Breakfast is great for dinner, and it's good for you too!


When you hear, "breakfast for dinner," you generally think of a greasy mess or sugar rush, right? Well, here is a nice little hearty, yet healthy, breakfast meal. 

Remember Liezl, my friend that started the whole "pizza for visiting friends" thing? She was here a few weeks ago and we had pizza for Sunday lunch. Dinner rolled around and I didn't know what I was going to do since all I had envisioned that day was lunch! I know, not the ideal Mom thing to do. Anyway, I assessed the sit-chee-ay-shun and discovered that I had great ingredients for frittata. 

Vegetable Frittata:  Preheat the oven (I think it was around 300º-350º). Be sure your pan is oven-safe.
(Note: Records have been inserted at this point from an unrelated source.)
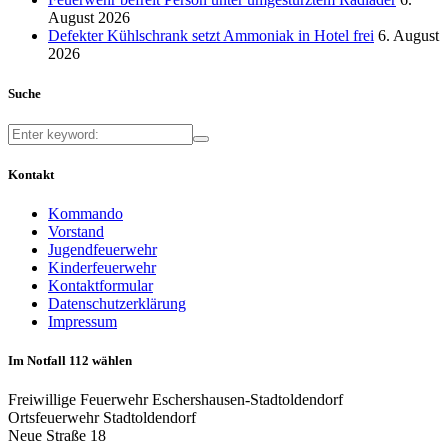
August 2026
Defekter Kühlschrank setzt Ammoniak in Hotel frei
6. August
2026
Suche
Kontakt
Kommando
Vorstand
Jugendfeuerwehr
Kinderfeuerwehr
Kontaktformular
Datenschutzerklärung
Impressum
Im Notfall 112 wählen
Freiwillige Feuerwehr Eschershausen-Stadtoldendorf
Ortsfeuerwehr Stadtoldendorf
Neue Straße 18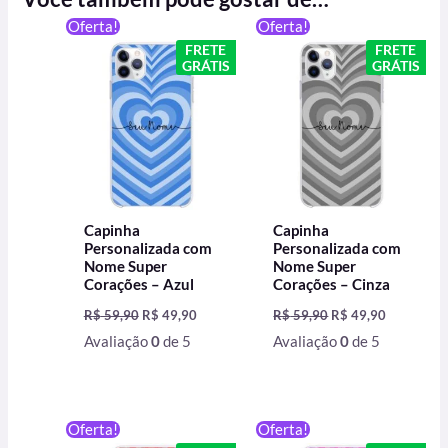
O
O
O
O
Oferta!
Oferta!
preço
preço
preço
preço
FRETE
FRETE
original
atual
original
atual
GRÁTIS
GRÁTIS
era:
é:
era:
é:
R$ 59,90.
R$ 49,90.
R$ 59,90.
R$ 49,90.
Capinha
Capinha
Personalizada com
Personalizada com
Nome Super
Nome Super
Corações – Azul
Corações – Cinza
R$
59,90
R$
49,90
R$
59,90
R$
49,90
Avaliação
0
de 5
Avaliação
0
de 5
O
O
O
O
Oferta!
Oferta!
preço
preço
preço
preço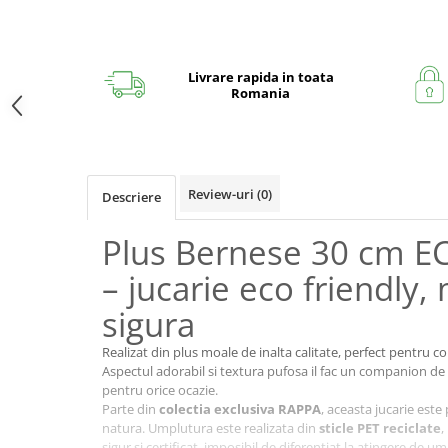
Livrare rapida in toata
Romania
Review-uri
(0)
Descriere
Plus Bernese 30 cm E
– jucarie eco friendly,
sigura
Realizat din plus moale de inalta calitate, perfect pentru cop
Aspectul adorabil si textura pufosa il fac un companion de
pentru orice ocazie.
Parte din
colectia exclusiva RAPPA
, aceasta jucarie est
natura. Umplutura este realizata din
sticle PET reciclate
,
sigur si certificat, imposibil de diferentiat la atingere de um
I like to use my trusty stainless 10" Calphalon with a fitting glass lid for frittata. First, I sautéed onion with garlic in olive oil, on medium heat. While those were getting to the sweating stage, I scrambled about 6-8 eggs in a large mixing bowl with a sploosh of water. I seasoned that with the Fab Four (salt, pepper, garlic powder, onion powder), then tossed in a pinch of dill. Or was it thyme? Don't remember, but toss in whatever you like. Oh, and I also dolloped some plain organic yogurt in there. You can try Greek yogurt too (works just as well as sour cream).
Next, I added the asparagus to the sauté until they were tender. I grabbed a big handful of arugula & spinach mix, threw them in the pan with the asparagus and stirred them up until they wilted down. I added the eggs and stirred it a bit in the pan to evenly distribute the veggies. At this point I left it alone on a lower heat and let the eggs cook to a separation layer in the pan (this is when the eggs make a nice fried layer that allows your spatula to slip nicely underneath without disturbing the form). 
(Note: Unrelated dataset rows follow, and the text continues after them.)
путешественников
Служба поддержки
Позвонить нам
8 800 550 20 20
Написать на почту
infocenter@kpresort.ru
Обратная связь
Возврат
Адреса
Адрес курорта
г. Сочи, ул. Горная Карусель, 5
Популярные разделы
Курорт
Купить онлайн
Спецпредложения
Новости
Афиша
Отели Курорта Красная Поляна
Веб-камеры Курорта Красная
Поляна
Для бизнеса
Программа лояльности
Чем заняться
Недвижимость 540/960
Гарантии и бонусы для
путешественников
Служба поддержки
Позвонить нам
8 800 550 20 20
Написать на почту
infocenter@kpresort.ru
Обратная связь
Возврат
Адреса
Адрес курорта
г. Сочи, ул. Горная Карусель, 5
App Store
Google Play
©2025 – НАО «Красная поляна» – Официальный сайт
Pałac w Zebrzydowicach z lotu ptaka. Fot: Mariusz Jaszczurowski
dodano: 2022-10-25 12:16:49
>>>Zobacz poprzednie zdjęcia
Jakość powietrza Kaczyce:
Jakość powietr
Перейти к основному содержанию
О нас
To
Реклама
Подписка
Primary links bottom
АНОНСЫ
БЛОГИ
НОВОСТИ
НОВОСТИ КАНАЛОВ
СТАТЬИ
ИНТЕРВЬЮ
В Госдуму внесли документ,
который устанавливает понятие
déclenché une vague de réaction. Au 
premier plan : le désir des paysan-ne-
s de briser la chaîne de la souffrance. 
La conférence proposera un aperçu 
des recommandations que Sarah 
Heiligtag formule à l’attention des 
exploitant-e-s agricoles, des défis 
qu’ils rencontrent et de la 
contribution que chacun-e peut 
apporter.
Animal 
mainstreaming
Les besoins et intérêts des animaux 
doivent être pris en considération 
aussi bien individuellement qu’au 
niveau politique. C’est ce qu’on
I grabbed the pre-grated (thanks, husband!) goat cheese and parm from pizza-making earlier in the day, and sprinkled it into the wet egg. When it started to look like it might be coming together, I covered it and stuck it in the oven (I think it was at around 300º or 350ºF). After about 8 minutes I checked to be sure it was cooked and then slid the whole egg disc onto a plate. Voilà! Frittata. (Slice wedges easily with a pizza cutter.)

"What are those little pancake deals next to the frittata," you ask? Quinoa Cakes! Yes, I said quinoa (pronounced keen-wa). Check out Martha's recipe from the Everyday Food magazine. It's SO yummy, and my favorite way to eat quinoa. They go swimmingly (literally, or figuratively) with Target's Archer Farms organic 100% maple syrup. Not a fancy boutique syrup that would make our east coast friends proud, but a decent, inexpensive alternative.
What have you made when you eat "breakfast for dinner?" Let me know if you try either recipe!